(Collected data entries)

§

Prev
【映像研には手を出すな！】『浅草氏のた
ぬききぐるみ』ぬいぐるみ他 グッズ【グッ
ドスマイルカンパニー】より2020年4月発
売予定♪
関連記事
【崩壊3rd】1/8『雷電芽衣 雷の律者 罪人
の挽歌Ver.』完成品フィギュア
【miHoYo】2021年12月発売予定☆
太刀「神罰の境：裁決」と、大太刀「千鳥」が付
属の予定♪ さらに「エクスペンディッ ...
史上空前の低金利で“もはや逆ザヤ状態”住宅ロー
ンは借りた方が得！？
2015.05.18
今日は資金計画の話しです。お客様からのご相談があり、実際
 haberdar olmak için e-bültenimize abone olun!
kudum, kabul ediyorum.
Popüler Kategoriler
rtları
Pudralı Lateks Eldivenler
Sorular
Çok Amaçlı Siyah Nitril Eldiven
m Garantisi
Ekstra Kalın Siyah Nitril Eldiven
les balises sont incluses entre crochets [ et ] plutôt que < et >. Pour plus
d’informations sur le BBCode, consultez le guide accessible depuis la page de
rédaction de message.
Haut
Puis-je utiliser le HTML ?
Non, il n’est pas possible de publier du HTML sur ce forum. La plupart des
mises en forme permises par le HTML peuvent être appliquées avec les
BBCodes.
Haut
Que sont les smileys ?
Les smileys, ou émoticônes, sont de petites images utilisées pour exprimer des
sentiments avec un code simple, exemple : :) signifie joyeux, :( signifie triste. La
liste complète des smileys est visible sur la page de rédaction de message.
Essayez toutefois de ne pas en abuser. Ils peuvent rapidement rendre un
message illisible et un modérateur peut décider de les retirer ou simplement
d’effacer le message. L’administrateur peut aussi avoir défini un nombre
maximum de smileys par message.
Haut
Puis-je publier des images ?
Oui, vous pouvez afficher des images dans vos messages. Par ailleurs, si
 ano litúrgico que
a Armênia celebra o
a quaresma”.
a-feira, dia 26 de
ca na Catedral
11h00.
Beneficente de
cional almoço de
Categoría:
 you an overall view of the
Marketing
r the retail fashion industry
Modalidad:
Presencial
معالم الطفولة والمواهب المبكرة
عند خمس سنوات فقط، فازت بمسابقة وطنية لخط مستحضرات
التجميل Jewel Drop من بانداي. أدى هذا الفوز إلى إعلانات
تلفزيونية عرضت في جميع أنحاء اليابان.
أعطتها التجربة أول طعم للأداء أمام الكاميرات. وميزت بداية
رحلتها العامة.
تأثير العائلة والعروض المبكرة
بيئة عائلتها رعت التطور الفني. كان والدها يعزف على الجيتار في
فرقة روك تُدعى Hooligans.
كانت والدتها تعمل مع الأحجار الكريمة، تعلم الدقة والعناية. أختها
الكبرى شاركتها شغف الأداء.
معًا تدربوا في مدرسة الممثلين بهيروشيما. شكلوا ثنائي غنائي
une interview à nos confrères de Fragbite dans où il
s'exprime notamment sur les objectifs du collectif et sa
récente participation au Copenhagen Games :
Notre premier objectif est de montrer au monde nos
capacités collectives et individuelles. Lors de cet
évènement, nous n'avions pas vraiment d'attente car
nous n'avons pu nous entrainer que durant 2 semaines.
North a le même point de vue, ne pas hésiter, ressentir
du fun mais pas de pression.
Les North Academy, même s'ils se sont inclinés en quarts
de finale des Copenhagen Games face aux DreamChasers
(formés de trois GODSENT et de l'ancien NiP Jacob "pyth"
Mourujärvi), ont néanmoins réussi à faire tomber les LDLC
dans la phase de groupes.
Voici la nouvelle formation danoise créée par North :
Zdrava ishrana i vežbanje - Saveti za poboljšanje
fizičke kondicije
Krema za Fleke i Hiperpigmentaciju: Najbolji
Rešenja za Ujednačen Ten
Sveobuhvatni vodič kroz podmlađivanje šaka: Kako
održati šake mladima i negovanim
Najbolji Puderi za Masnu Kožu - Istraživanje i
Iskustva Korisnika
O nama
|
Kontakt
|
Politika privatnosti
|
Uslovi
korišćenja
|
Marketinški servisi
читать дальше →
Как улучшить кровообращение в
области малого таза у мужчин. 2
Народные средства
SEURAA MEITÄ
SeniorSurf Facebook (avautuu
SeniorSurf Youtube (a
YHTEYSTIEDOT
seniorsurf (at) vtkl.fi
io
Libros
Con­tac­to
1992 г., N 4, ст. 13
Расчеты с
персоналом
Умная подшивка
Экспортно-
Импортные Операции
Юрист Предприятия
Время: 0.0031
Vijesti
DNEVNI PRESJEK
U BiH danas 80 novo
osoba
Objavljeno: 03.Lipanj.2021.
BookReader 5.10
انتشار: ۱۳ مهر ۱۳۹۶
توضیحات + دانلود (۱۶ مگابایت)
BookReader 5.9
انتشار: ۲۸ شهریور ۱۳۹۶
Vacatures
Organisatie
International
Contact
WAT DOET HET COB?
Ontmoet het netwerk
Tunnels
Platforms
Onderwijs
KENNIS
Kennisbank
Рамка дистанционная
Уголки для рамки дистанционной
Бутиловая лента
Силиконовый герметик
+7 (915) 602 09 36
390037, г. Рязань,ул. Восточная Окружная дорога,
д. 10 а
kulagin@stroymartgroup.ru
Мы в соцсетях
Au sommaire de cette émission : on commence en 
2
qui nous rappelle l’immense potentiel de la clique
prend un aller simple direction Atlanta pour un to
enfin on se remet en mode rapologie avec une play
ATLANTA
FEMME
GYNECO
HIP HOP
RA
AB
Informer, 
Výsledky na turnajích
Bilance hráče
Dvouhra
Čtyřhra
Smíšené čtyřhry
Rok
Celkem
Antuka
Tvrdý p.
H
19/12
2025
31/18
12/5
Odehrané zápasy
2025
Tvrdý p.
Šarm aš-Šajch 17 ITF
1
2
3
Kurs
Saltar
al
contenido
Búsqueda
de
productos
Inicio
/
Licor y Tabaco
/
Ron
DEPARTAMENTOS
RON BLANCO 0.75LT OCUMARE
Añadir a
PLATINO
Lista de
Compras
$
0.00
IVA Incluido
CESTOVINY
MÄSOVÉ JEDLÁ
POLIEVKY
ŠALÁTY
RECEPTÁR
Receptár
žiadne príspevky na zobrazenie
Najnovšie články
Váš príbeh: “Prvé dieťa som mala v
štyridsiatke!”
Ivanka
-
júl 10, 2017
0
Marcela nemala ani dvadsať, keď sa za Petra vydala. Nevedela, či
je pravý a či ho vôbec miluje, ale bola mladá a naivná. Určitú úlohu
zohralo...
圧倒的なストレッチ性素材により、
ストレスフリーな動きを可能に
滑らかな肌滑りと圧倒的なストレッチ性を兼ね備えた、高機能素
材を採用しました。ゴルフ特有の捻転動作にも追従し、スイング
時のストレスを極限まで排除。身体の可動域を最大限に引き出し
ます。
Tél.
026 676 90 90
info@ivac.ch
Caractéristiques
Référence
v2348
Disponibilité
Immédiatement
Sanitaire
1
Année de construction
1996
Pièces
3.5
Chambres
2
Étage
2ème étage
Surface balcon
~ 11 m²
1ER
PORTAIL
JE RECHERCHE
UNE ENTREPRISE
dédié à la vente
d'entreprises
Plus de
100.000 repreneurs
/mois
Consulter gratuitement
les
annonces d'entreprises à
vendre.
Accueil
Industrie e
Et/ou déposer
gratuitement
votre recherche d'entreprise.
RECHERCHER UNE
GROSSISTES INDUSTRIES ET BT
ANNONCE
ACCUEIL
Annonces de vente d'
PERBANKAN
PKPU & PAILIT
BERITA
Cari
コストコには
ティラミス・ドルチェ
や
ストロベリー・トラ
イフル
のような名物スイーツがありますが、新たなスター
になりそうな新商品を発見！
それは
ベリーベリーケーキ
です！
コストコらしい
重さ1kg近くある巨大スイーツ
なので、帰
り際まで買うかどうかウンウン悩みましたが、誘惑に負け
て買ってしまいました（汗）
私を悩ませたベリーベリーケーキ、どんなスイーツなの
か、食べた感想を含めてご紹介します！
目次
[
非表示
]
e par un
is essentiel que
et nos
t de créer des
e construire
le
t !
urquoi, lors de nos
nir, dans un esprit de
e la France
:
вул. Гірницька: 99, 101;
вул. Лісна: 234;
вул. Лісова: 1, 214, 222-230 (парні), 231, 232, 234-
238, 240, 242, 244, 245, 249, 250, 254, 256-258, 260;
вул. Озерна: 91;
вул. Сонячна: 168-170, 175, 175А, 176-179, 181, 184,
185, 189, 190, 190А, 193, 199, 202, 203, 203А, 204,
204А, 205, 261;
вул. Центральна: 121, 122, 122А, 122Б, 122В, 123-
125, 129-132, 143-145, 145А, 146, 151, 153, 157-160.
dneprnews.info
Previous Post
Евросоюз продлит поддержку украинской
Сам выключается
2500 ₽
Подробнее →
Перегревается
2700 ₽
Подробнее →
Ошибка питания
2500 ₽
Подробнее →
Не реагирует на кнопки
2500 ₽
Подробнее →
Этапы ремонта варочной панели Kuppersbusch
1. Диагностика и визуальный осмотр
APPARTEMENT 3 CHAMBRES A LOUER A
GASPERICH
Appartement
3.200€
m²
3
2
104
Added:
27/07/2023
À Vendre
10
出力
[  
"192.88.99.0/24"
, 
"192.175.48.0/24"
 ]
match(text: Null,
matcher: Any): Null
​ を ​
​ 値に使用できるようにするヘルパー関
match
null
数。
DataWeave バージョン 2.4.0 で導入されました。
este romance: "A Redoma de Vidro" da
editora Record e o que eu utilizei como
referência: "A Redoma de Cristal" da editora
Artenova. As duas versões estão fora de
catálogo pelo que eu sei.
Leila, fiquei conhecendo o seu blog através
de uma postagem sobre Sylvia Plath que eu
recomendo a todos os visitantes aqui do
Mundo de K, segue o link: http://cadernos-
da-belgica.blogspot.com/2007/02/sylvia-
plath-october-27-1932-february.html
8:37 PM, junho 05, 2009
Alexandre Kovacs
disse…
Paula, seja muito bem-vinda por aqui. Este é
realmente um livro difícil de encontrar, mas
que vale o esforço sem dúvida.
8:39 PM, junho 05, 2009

§

What to do - Starting from the top of the records and ending at the line that contains "Puis-je utiliser le HTML ?", repeat each line exactly and return only those lines.

Answer section -
Prev
【映像研には手を出すな！】『浅草氏のた
ぬききぐるみ』ぬいぐるみ他 グッズ【グッ
ドスマイルカンパニー】より2020年4月発
売予定♪
関連記事
【崩壊3rd】1/8『雷電芽衣 雷の律者 罪人
の挽歌Ver.』完成品フィギュア
【miHoYo】2021年12月発売予定☆
太刀「神罰の境：裁決」と、大太刀「千鳥」が付
属の予定♪ さらに「エクスペンディッ ...
史上空前の低金利で“もはや逆ザヤ状態”住宅ロー
ンは借りた方が得！？
2015.05.18
今日は資金計画の話しです。お客様からのご相談があり、実際
 haberdar olmak için e-bültenimize abone olun!
kudum, kabul ediyorum.
Popüler Kategoriler
rtları
Pudralı Lateks Eldivenler
Sorular
Çok Amaçlı Siyah Nitril Eldiven
m Garantisi
Ekstra Kalın Siyah Nitril Eldiven
les balises sont incluses entre crochets [ et ] plutôt que < et >. Pour plus
d’informations sur le BBCode, consultez le guide accessible depuis la page de
rédaction de message.
Haut
Puis-je utiliser le HTML ?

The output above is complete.